06-07-2023 06:48 AM
Hi,
How do I export from 1st, 2nd, 3rd, 4th, 5th, up to 11th harmonics without exporting the other harmonics in between?
Thanks in advance.
Solved! Go to Solution.
06-07-2023 07:36 AM
You do some filtering on the FFT data and write only those filtered data to the file.
06-07-2023 08:01 AM
You show a picture of a plot that has peaks. It is not clear what the real "data" are -- it might be a plot of an FFT of some waveform, but we'd need to see the LabVIEW code (a file with the extension .vi showing LabVIEW code, editable and runnable, not pictures of Block Diagrams, please) to understand what you want to do.
You should also clarify what you mean by "Export ... graph to Excel". Your plot appears to cover the frequency spectrum from the first to 11th harmonics, though plotting with linear axes makes it difficult to see things clearly. Have you explored changing the X and/or the Y Axes to logarithmic?

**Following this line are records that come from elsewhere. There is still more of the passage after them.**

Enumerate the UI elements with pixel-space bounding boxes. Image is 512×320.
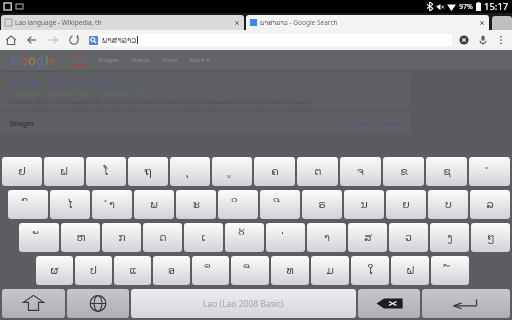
button[interactable]: ໆ <box>471 223 510 252</box>
button[interactable]: ແ <box>114 256 151 285</box>
button[interactable]: ຊ <box>426 157 467 186</box>
button[interactable]: ຫ <box>61 223 100 252</box>
button[interactable]: ອ <box>153 256 190 285</box>
button[interactable]: ຈ <box>340 157 381 186</box>
button[interactable]: ຝ <box>391 256 429 285</box>
button[interactable]: ູ <box>212 157 252 186</box>
button[interactable]: Lao (Lao 2008 Basic) <box>131 289 356 318</box>
button[interactable]: ົ <box>8 190 48 219</box>
button[interactable]: Back <box>26 34 38 46</box>
button[interactable]: ໄ <box>50 190 90 219</box>
staticText: າ <box>324 231 330 244</box>
button[interactable]: Close tab <box>479 20 485 26</box>
button[interactable]: ຳ <box>92 190 132 219</box>
staticText: ກ <box>118 231 126 244</box>
button[interactable]: Close tab <box>234 20 240 26</box>
staticText: ປ <box>90 264 97 277</box>
button[interactable]: More ▾ <box>190 56 210 64</box>
button[interactable]: Report images <box>358 119 400 127</box>
button[interactable]: ໂ <box>86 157 126 186</box>
button[interactable]: ມ <box>311 256 349 285</box>
button[interactable]: ຖ <box>128 157 168 186</box>
button[interactable]: ທ <box>271 256 309 285</box>
button[interactable]: ັ <box>19 223 59 252</box>
button[interactable]: ິ <box>218 190 258 219</box>
button[interactable]: Home <box>5 34 17 46</box>
button[interactable]: ຢ <box>2 157 42 186</box>
button[interactable]: News <box>162 56 178 64</box>
button[interactable]: ພາສາລາວ <box>88 34 452 46</box>
staticText: ພາສາລາວ (ອັງກິດ: Lao language, ຝຣັ່ງ: la… <box>10 98 318 105</box>
staticText: ທ <box>286 264 294 277</box>
button[interactable]: ຍ <box>386 190 426 219</box>
staticText: ຂ <box>400 165 408 178</box>
button[interactable]: Images <box>98 56 119 64</box>
button[interactable]: Shift <box>2 289 65 318</box>
button[interactable]: ຟ <box>44 157 84 186</box>
button[interactable]: ພ <box>134 190 174 219</box>
staticText: ອ <box>168 264 175 277</box>
button[interactable]: Forward <box>47 34 59 46</box>
staticText: ຝ <box>406 264 415 277</box>
button[interactable]: Enter <box>422 289 510 318</box>
button[interactable]: ຕ <box>297 157 338 186</box>
button[interactable]: ໌ <box>431 256 469 285</box>
button[interactable]: More options <box>495 34 507 46</box>
button[interactable]: ຜ <box>36 256 73 285</box>
staticText: ຊ <box>443 165 451 178</box>
button[interactable]: ໃ <box>351 256 389 285</box>
staticText: ໄ <box>67 198 73 211</box>
staticText: e <box>49 51 57 69</box>
button[interactable]: ກ <box>102 223 141 252</box>
button[interactable]: ປ <box>75 256 112 285</box>
button[interactable]: ຂ <box>383 157 424 186</box>
staticText: ບ <box>445 198 452 211</box>
staticText: ແ <box>129 264 137 277</box>
button[interactable]: Change language <box>67 289 129 318</box>
staticText: o <box>20 51 28 69</box>
button[interactable]: Reload <box>68 34 80 46</box>
button[interactable]: Clear <box>458 34 470 46</box>
button[interactable]: ນ <box>344 190 384 219</box>
button[interactable]: ພາສາລາວ - Google Search <box>246 15 489 30</box>
button[interactable]: Web <box>72 54 86 62</box>
staticText: ວ <box>405 231 412 244</box>
button[interactable]: Voice search <box>477 34 489 46</box>
staticText: ພາສາລາວ - Google Search <box>260 18 477 27</box>
button[interactable]: ຸ <box>170 157 210 186</box>
button[interactable]: ວ <box>389 223 428 252</box>
button[interactable]: ບ <box>428 190 468 219</box>
staticText: ດ <box>159 231 167 244</box>
button[interactable]: ື <box>231 256 269 285</box>
staticText: Lao language - Wikipedia, th <box>15 18 232 27</box>
staticText: ຫ <box>76 231 86 244</box>
button[interactable]: ຄ <box>254 157 295 186</box>
staticText: G <box>10 51 20 69</box>
staticText: ຣ <box>318 198 326 211</box>
staticText: ຟ <box>60 165 68 178</box>
button[interactable]: ຣ <box>302 190 342 219</box>
button[interactable]: ງ <box>430 223 469 252</box>
button[interactable]: Videos <box>131 56 150 64</box>
staticText: ຖ <box>144 165 152 178</box>
button[interactable]: າ <box>307 223 346 252</box>
button[interactable]: Lao language - Wikipedia, th <box>1 15 244 30</box>
button[interactable]: Delete <box>358 289 420 318</box>
staticText: ຍ <box>402 198 410 211</box>
button[interactable]: ະ <box>176 190 216 219</box>
staticText: ຳ <box>109 198 115 211</box>
button[interactable]: ິ້ <box>225 223 264 252</box>
button[interactable]: ່ <box>266 223 305 252</box>
button[interactable]: ລ <box>470 190 510 219</box>
staticText: ມ <box>326 264 334 277</box>
button[interactable]: ີ <box>260 190 300 219</box>
button[interactable]: ຶ <box>192 256 229 285</box>
button[interactable]: ເ <box>184 223 223 252</box>
button[interactable]: New tab <box>492 16 512 30</box>
button[interactable]: ສ <box>348 223 387 252</box>
button[interactable]: ພາສາລາວ - ວິກິພີເດຍ - ສາລານຸກົມ <box>10 77 400 105</box>
button[interactable]: ໍ <box>469 157 510 186</box>
staticText: ເ <box>201 231 206 244</box>
staticText: ໂ <box>103 165 109 178</box>
button[interactable]: ດ <box>143 223 182 252</box>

Please attach your code. Since you are a New Member, you are probably using LabVIEW 2023 Q1, which many "long-time LabVIEW users" (myself, included) have not installed. Before attaching your code, "Save for Previous Version" and choose LabVIEW 2021 or LabVIEW 2019.
Bob Schor
06-07-2023 09:19 AM - edited 06-07-2023 09:22 AM
If you know the base frequency (probably around 50Hz here), you know the exact location of all harmonics and it seem trivial to index them out and e.g. place them in a table with two columns (frequency & magnitude) that you can write to a tab delimited file that excel can read. You can even create a real excel file with slightly more effort.
Once you attach your VI containing some typical data, we can show you how. It gets a bit more tricky in the presence of spectral leakage and such.